Data for review below:

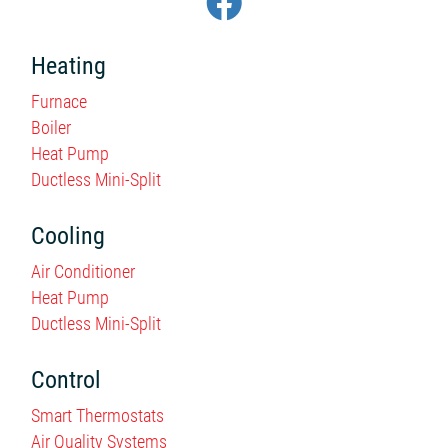
Heating
Furnace
Boiler
Heat Pump
Ductless Mini-Split
Cooling
Air Conditioner
Heat Pump
Ductless Mini-Split
Control
Smart Thermostats
Air Quality Systems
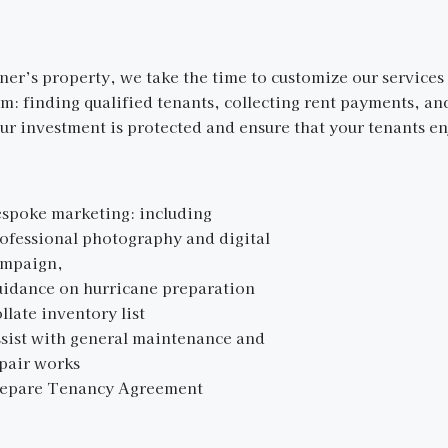
r’s property, we take the time to customize our services 
om: finding qualified tenants, collecting rent payments, a
r investment is protected and ensure that your tenants en
spoke marketing: including
ofessional photography and digital
mpaign,
idance on hurricane preparation
llate inventory list
sist with general maintenance and
epair works
repare Tenancy Agreement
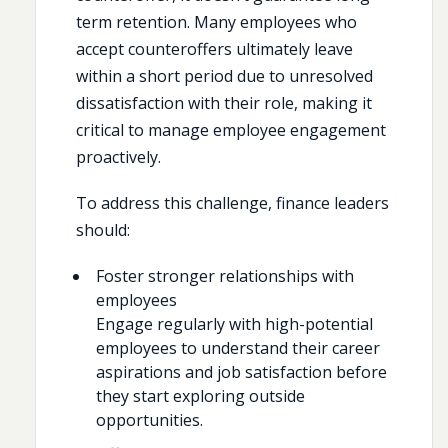
term retention. Many employees who
accept counteroffers ultimately leave
within a short period due to unresolved
dissatisfaction with their role, making it
critical to manage employee engagement
proactively.
To address this challenge, finance leaders
should:
Foster stronger relationships with
employees
Engage regularly with high-potential
employees to understand their career
aspirations and job satisfaction before
they start exploring outside
opportunities.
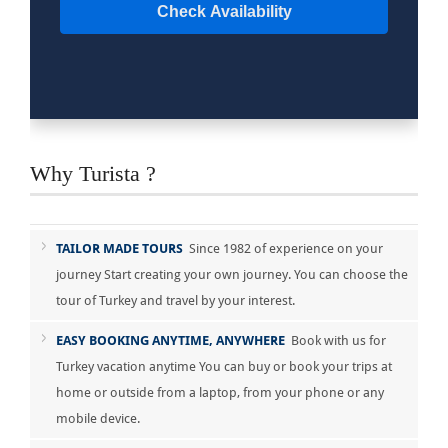
Check Availability
Why Turista ?
TAILOR MADE TOURS
Since 1982 of experience on your
journey Start creating your own journey. You can choose the
tour of Turkey and travel by your interest.
EASY BOOKING ANYTIME, ANYWHERE
Book with us for
Turkey vacation anytime You can buy or book your trips at
home or outside from a laptop, from your phone or any
mobile device.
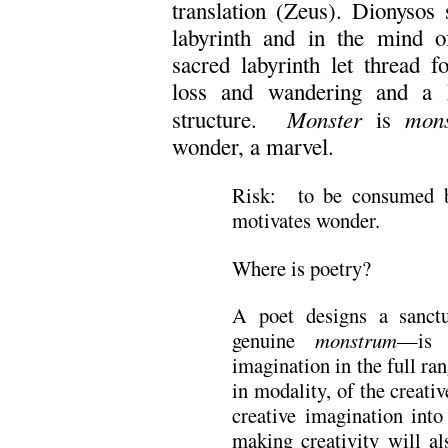
translation (Zeus). Dionysos 
labyrinth and in the mind of
sacred labyrinth let thread f
loss and wandering and a h
Monster
mon
structure.
is
wonder, a marvel.
Risk: to be consumed by
motivates wonder.
Where is poetry?
A poet designs a sanct
genuine
monstrum
—is 
imagination in the full ra
in modality, of the creati
creative imagination into
making creativity will al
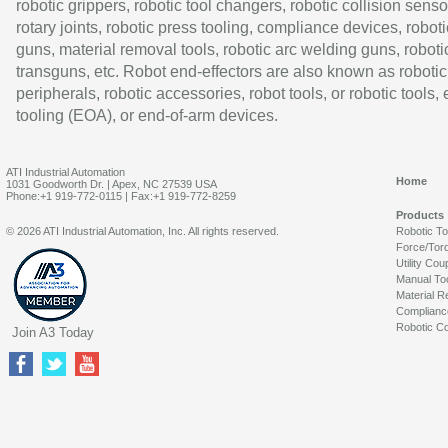
robotic grippers, robotic tool changers, robotic collision senso
rotary joints, robotic press tooling, compliance devices, roboti
guns, material removal tools, robotic arc welding guns, roboti
transguns, etc. Robot end-effectors are also known as robotic
peripherals, robotic accessories, robot tools, or robotic tools,
tooling (EOA), or end-of-arm devices.
ATI Industrial Automation
Home
1031 Goodworth Dr. | Apex, NC 27539 USA
Phone:+1 919-772-0115 | Fax:+1 919-772-8259
Products
© 2026 ATI Industrial Automation, Inc. All rights reserved.
Robotic T
Force/Tor
Utility Cou
Manual To
Material R
Complianc
Robotic Co
Join A3 Today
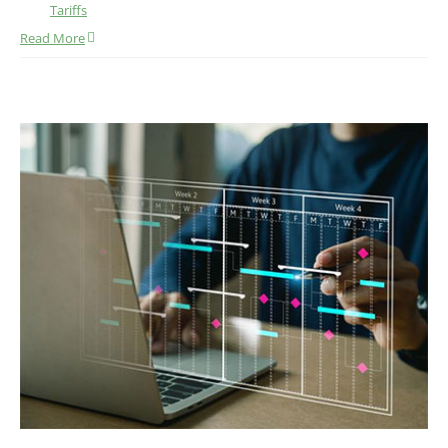
Tariffs
Read More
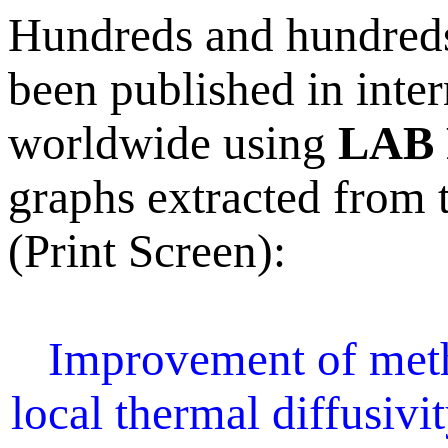
Hundreds and hundreds 
been published in inter
worldwide using
LAB 
graphs extracted from t
(Print Screen):
Improvement of meth
local thermal diffusivi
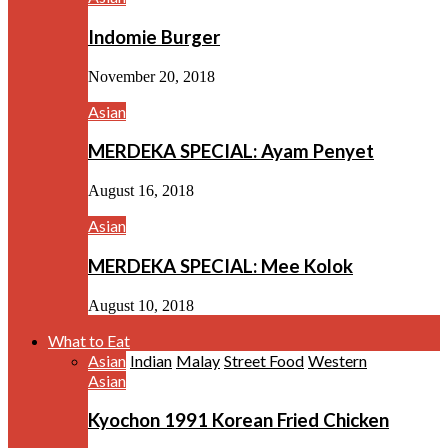
Indomie Burger
November 20, 2018
Asian
MERDEKA SPECIAL: Ayam Penyet
August 16, 2018
Asian
MERDEKA SPECIAL: Mee Kolok
August 10, 2018
What to Eat
Asian
Indian
Malay
Street Food
Western
Asian
Kyochon 1991 Korean Fried Chicken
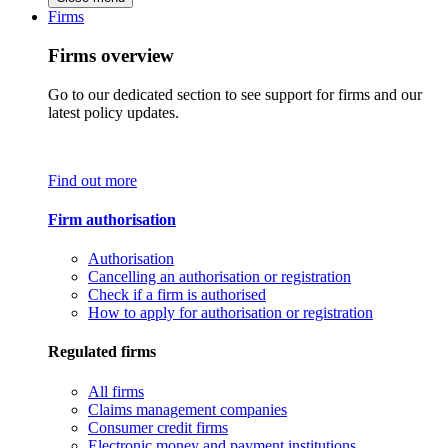
Firms
Firms overview
Go to our dedicated section to see support for firms and our
latest policy updates.
Find out more
Firm authorisation
Authorisation
Cancelling an authorisation or registration
Check if a firm is authorised
How to apply for authorisation or registration
Regulated firms
All firms
Claims management companies
Consumer credit firms
Electronic money and payment institutions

End of Data for review.

A word-for-word copy is needed of the lines from the line with "August 16, 2018" through the last line of the entries above, with both ends kept and the pictures dropped.

August 16, 2018
Asian
MERDEKA SPECIAL: Mee Kolok
August 10, 2018
What to Eat
Asian
Indian
Malay
Street Food
Western
Asian
Kyochon 1991 Korean Fried Chicken
Firms
Firms overview
Go to our dedicated section to see support for firms and our
latest policy updates.
Find out more
Firm authorisation
Authorisation
Cancelling an authorisation or registration
Check if a firm is authorised
How to apply for authorisation or registration
Regulated firms
All firms
Claims management companies
Consumer credit firms
Electronic money and payment institutions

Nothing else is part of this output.